Miting tertip komitesi adına konuşmayı Eğitim Sen 2 Nolu Şube Başkanı Tuğrul Culfa yaptı. Culfa hayata geçirilen IMF politikaları, özelleştirme ve zamlarla halkın yoksulluğa mahkum edildiğini söyledi. Hükümetin krize karşı yalnızca sermayeye destek olduğunu vurgulayan Culfa, işsizlik fonunun sermayeye aktarılmak istenmesine tepki gösterdi. "Kapitalizm, bizlere, emekçi sınıflara gelecek vaat etmiyor" diyen Culfa, yoksulluk ve yolsuzlukla mücadele edeceğini söyleyerek iktidara gelen AKP‘nin yoksullukla mücadeleyi "sadaka" kültürüne çevirdiğini kaydetti. Hükümetin "Deniz Feneri" ve Şaban Dişli yolsuzluklarına sessiz kaldığını hatırlatan Culfa, "AKP‘nin dini imanı paradır, ranttır" dedi. Hükümetin kıdem tazminatlarını budama ve işverenin yükümlülüklerini kamuya ve halka yüklemeye hazırlandığını belirten Culfa, eğitim, sağlık ve sosyal güvenliğin giderek paralı hale getirildiğine dikkat çekti.
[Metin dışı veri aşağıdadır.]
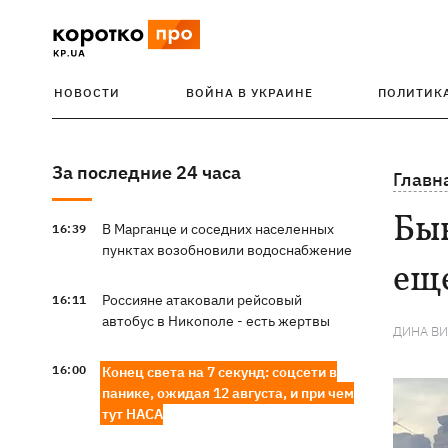
НОВОСТИ
ВОЙНА В УКРАИНЕ
ПОЛИТИК
За последние 24 часа
Главн
Быв
В Марганце и соседних населенных
16:39
пунктах возобновили водоснабжение
ещ
Россияне атаковали рейсовый
16:11
автобус в Никополе - есть жертвы
ДИНА В
16:00
Конец света на 7 секунд: соцсети в
панике, ожидая 12 августа, и при чем
тут НАСА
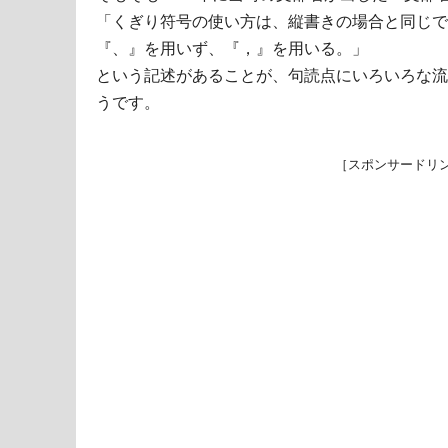
「くぎり符号の使い方は、縦書きの場合と同じで
『、』を用いず、『，』を用いる。」
という記述があることが、句読点にいろいろな流
うです。
［スポンサードリ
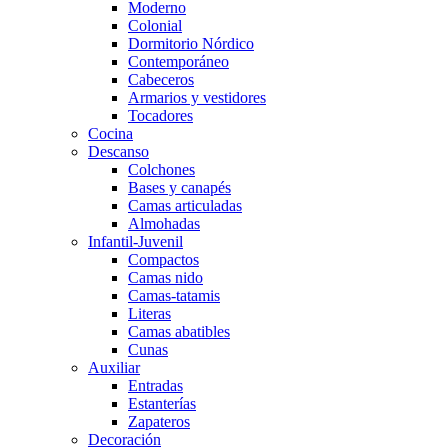
Moderno
Colonial
Dormitorio Nórdico
Contemporáneo
Cabeceros
Armarios y vestidores
Tocadores
Cocina
Descanso
Colchones
Bases y canapés
Camas articuladas
Almohadas
Infantil-Juvenil
Compactos
Camas nido
Camas-tatamis
Literas
Camas abatibles
Cunas
Auxiliar
Entradas
Estanterías
Zapateros
Decoración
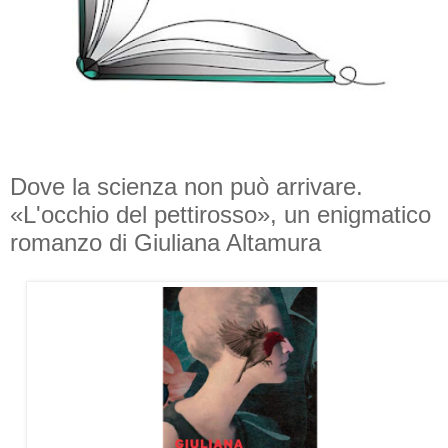
Dove la scienza non può arrivare.
«L'occhio del pettirosso», un enigmatico
romanzo di Giuliana Altamura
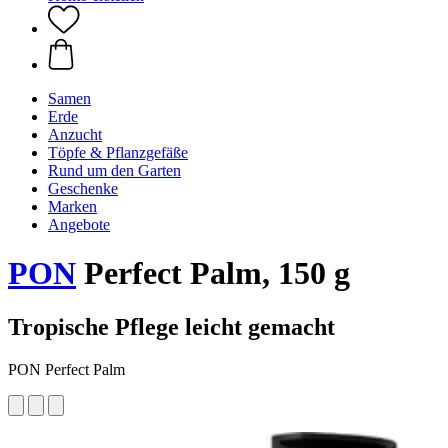
Samen
Erde
Anzucht
Töpfe & Pflanzgefäße
Rund um den Garten
Geschenke
Marken
Angebote
PON
Perfect Palm, 150 g
Tropische Pflege leicht gemacht
PON Perfect Palm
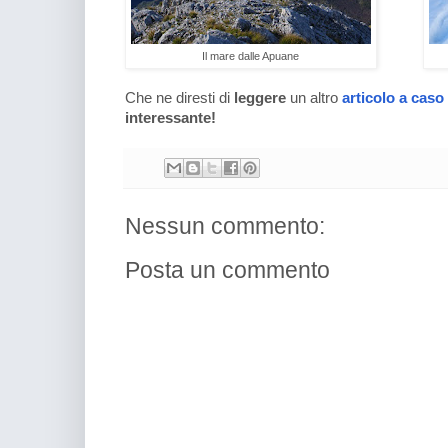
Il mare dalle Apuane
Che ne diresti di
leggere
un altro
articolo a caso
interessante!
Nessun commento:
Posta un commento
Culfa, Kürt emekçi ve yoksullarının sorunlarına çözüm bulunması için öncelikle akan kanın durdurularak, eşit, özgür, demokratik bir Türkiye‘de yaşamanın olanaklarının yaratılması gerektiğini vurguladı. Culfa, tüm emekçileri haklarına, geleceklerine birlikte sahip çıkmak için 25 Kasım‘da yapılacak greve çağırdı. KESK Genel Başkanı Sami Evren de, uzun süredir tutuklu bulunan üyelerinin henüz yeni serbest bırakıldığını hatırlatarak, asıl hedefin KESK değil, halkın örgütlenmesini engellemek olduğunu vurguladı. Demokrasinin teminatının sendika ve kitle örgütleri olduğunu kaydeden Evren, bu nedenle tüm baskılara karşı emekçilerin örgütlenmesini istedi. AKP‘nin kamu emekçilerinin TİS ve grev hakkını tanımayacağını bildikleri için 25 Kasım‘da grev haklarını fiili olarak kullanacaklarını belirten Evren, emekçileri greve destek vermeye çağırdı. Miting Grup Günyüzü‘nün ezgileri eşliğinde çekilen halaylarla sona erdi.